Ancak, yetkili parti sendikaları elini taşın altına koymuyor, suya sabuna dokunmuyor. Birinci dereceye gelmiş tüm kamu çalışanlarına ve emeklilerine 3600 ek gösterge sözü verildi. Bu söz, yıllardır tutulmadı. Oysa ek gösterge, emeklilik maaşı ve ikramiyesini doğrudan etkileyen bir hak. Yine, yardımcı hizmetler sınıfında çalışan binlerce devlet memuru, eğitimlerine uygun kadrolara atanmayı bekliyor. Örneğin bir aşçı, meslek lisesi ya da yüksekokul mezunu olmasına rağmen, hâlâ yardımcı hizmetler sınıfında gösteriliyor ve hak ettiği maaşı alamıyor. Teknik hizmetler sınıfına geçirilerek, hem mesleki itibarları hem de ekonomik hakları korunmalıdır” ifadelerini kullandı.
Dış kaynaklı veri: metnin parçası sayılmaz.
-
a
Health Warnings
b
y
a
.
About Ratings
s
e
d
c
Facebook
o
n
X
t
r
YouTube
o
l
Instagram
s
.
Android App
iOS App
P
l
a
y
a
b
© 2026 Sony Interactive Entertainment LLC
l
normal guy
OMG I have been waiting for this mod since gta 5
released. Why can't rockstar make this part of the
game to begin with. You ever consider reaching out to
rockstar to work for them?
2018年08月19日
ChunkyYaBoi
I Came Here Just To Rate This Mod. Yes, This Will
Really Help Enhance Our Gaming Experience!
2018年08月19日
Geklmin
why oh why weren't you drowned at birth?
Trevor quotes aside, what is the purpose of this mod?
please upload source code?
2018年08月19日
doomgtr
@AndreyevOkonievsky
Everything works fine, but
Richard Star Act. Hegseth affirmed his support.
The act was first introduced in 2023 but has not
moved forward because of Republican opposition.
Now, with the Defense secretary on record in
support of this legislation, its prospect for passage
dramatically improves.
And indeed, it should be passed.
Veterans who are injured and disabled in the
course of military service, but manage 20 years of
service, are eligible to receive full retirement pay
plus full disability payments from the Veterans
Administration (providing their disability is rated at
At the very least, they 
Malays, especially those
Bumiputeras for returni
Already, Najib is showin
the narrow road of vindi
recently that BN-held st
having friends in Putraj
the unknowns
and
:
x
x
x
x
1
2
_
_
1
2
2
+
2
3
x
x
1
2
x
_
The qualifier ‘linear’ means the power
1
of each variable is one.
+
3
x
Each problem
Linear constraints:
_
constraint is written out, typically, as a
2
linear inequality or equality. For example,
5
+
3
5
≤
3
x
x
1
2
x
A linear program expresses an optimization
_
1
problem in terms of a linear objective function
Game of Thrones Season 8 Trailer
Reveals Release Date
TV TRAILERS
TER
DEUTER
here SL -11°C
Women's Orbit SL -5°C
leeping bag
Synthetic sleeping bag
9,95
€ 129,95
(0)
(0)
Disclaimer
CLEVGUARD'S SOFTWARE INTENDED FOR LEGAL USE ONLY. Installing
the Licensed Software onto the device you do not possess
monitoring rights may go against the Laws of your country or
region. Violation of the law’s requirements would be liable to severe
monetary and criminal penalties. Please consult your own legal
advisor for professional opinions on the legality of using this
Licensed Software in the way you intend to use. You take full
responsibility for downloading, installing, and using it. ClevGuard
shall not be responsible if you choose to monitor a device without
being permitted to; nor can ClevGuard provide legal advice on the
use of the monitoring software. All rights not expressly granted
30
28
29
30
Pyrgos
“MEMURLAR BEKLEMEKTEN YORULDU”
Damcı, açıklamasına şöyle devam etti:
“50 yıldır işçiler bayram ikramiyesi alıyor. Ancak devlet memurları, bu hakkı beklemekten yoruldu. Bayramda torununa harçlık veremeyen, evine bir kutu baklava alamayan emekli memurun yaşadığı hayal kırıklığı görmezden gelinemez. 8/9/1999’dan önce işe başlayanlar emekli olurken, bir gün sonra işe başlayanların emeklilik hakkı ellerinden alındı. Aynı işi yapan, aynı şartlarda çalışan iki memur arasında bu kadar büyük bir adaletsizlik olabilir mi? Kademeli emeklilik sistemi bir an önce kurulmalı, bu haksızlık giderilmelidir.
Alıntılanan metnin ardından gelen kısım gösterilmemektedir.